More than two-thirds of the University of California’s students would have to pay out-of-state tuition if voters approved Silicon Valley venture capitalist Tim Draper’s proposed ballot measure to split California into six states, a political consultant says.
That would cost them more than $2.5 billion per year, according to an analysis by Forward Observer, a Sacramento-based public-affairs strategy firm.
The analysis found the “Six Californias” measure would affect more than 109,000 students who suddenly would be attending a UC campus in other than the state in which they reside.

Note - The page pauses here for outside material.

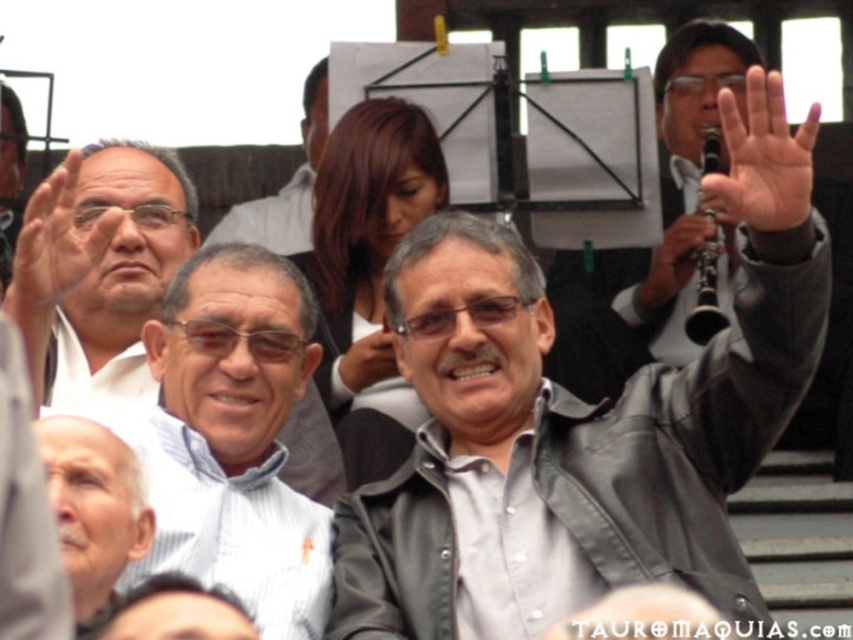 You are a photographer trying to capture the exact location of a hand in an image for a photo editing software. The software requires coordinates to place a sticker. The image has a light skin hand at upper right. What are the coordinates where you should place the sticker?

The coordinates for placing the sticker on the light skin hand at upper right are at point (763, 156).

For example, if a student from Los Angeles attended UC Irvine just 50 miles away, the school would be free to charge an additional $22,878 in out-of-state “nonresident supplemental” tuition, Forward Observer concluded. UC Davis would have the largest percentage of students that would be forced to pay out-of-state tuition, at 78.1 percent; UCLA would have the lowest, at 55.1 percent.
“Jefferson California, a new state to be comprised of counties in the far north, would have not one campus in the University of California system if split off from the rest of the state as proposed,” Forward Observer CEO Joe Rodota noted in a news release. “Just how would a family from Redding or Chico feel about paying $36,000 in out-of-state tuition to send their son or daughter to UC Davis?”
“California needs serious solutions to difficult problems,” said Rodota, a former cabinet secretary to Gov. Pete Wilson. “Draper’s proposal may be provocative, but it isn’t a solution to anything.”
Draper, whom spokeswoman Anna Morris was “in back to back meeting appointments in LA” on Monday, has not yet responded.
UPDATE @ 9:52 A.M. TUESDAY: Morris got back to me moments ago with Draper’s comment. “That all depends on state compacts among the six,” Draper said. “Either there would be no change, or states would come up with cheaper and better solutions for their students.”
Meanwhile, West Sacramento Mayor Christoper Cabaldon suggests via Twitter that the new states could choose to join the Western Interstate Commission for Higher Education, so their students would pay only 150 percent of resident tuition in order to attend UC schools in other Californias. I’m sure that 50 percent increase over current tuition would sit well with everyone.